Kinderthemen sind vermintes Gelände. Impfen oder Geburt haben die größte Sprengkraft in Elternrunden. Beim Trockenwerden ist das anders, da herrscht weitgehend Ruhe. Die meisten Eltern schweigen - und wickeln weiter. Denn ob ein Kind eine Windel braucht oder nicht, können sie kaum beeinflussen. Forscher sagen: Eigentlich können sie es gar nicht. Die Natur gibt den Takt vor, sonst keiner. Einige Kindergärten wollen trotzdem, dass Dreijährige windelfrei sind.

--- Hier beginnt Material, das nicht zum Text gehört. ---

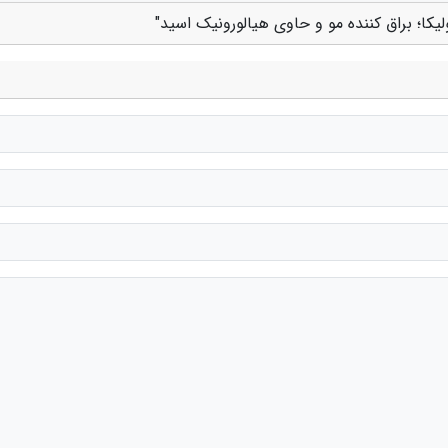
لیکا؛ براق کننده مو و حاوی هیالورونیک اسید"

Juristen sagen, dass eine Platzvergabe nicht an eine Bedingung geknüpft sein darf, die ein Kind gar nicht erfüllen kann. Das sei eine "unverhältnismäßige Benachteiligung". Aber wer klagt schon gegen den einzigen Kindergarten im Dorf? Wer will einen der raren Plätze in der Großstadt riskieren, wenn die Windelfreiheit zwar nicht im Vertrag steht, die Kindergartenleiterin es sich aber doch so sehr wünscht - und schlussendlich darüber befindet, wer alsbald zu den "Trollen" oder "Tigerchen" geht?
"Absoluter Quatsch"
Der Berliner Kinderarzt Ulrich Fegeler rät Eltern, die ihre Kinder trocken in den Kindergarten schicken müssen, "bis in die letzte Instanz zu gehen, damit das Thema endlich vom Tisch ist". Er hat als Mitglied der Kommission Frühe Betreuung und Kindergesundheit der Deutschen Akademie für Kinder- und Jugendmedizin viele Kitas beraten, um "diesen Unsinn", wie er ihn nennt, abzuschaffen und aufzuklären, dass Druck kontraproduktiv ist und es durchaus normal sei, wenn ein Kind mit drei Jahren oder mehr eine Windel trägt.
Das Interesse an den eigenen Ausscheidungen beginne meist im späteren zweiten Lebensjahr. Neurologen zufolge werden entsprechende Nervenbahnen erst dann ausgebildet. Und erst dann, sagt Kinderarzt Fegeler, könne ein Kind überhaupt spüren, ob Blase oder Darm drücken - und der Lernprozess beginnen, dass dann die Toilette anzusteuern ist.
Im Schnitt werden die meisten Kinder mit drei Jahren trocken sein - aber eben nicht alle. Erziehern wie Eltern rät die Verhaltensbiologin Gabriele Haug-Schnabel, gelassen zu bleiben und die Kinder, sofern sie schon ein Interesse an Töpfchen oder Toilette erkennen lassen, zu unterstützen. Schimpfen sei nie eine gute Idee. Nicht das Kind sei schuld an der nassen Hose, sondern die Toilette, die zu weit weg war. Ein Töpfchen könne man zum Beispiel "anwärmen", in dem man eine Puppe daraufsetze.
Auch wenn dieser Mythos immer noch herumgeistert, sei es "absoluter Quatsch", sagt Haug-Schnabel, dass Kinder früher schneller trocken gewesen wären als heute. "Man war nicht eher trocken, man wurde nur alle Dreiviertelstunde auf den Topf gesetzt", sagt sie. Mütter und andere Versorger seien weit weniger berufstätig gewesen und hätten die Zeit dafür gehabt. So könne natürlich nichts schiefgehen. Aber eine echte Blasen- und Darmkontrolle sei das nicht. Die müsse ein Kind langsam erlernen. Wenn Kindergärten da Druck machten, sei das "hochgradig unanständig".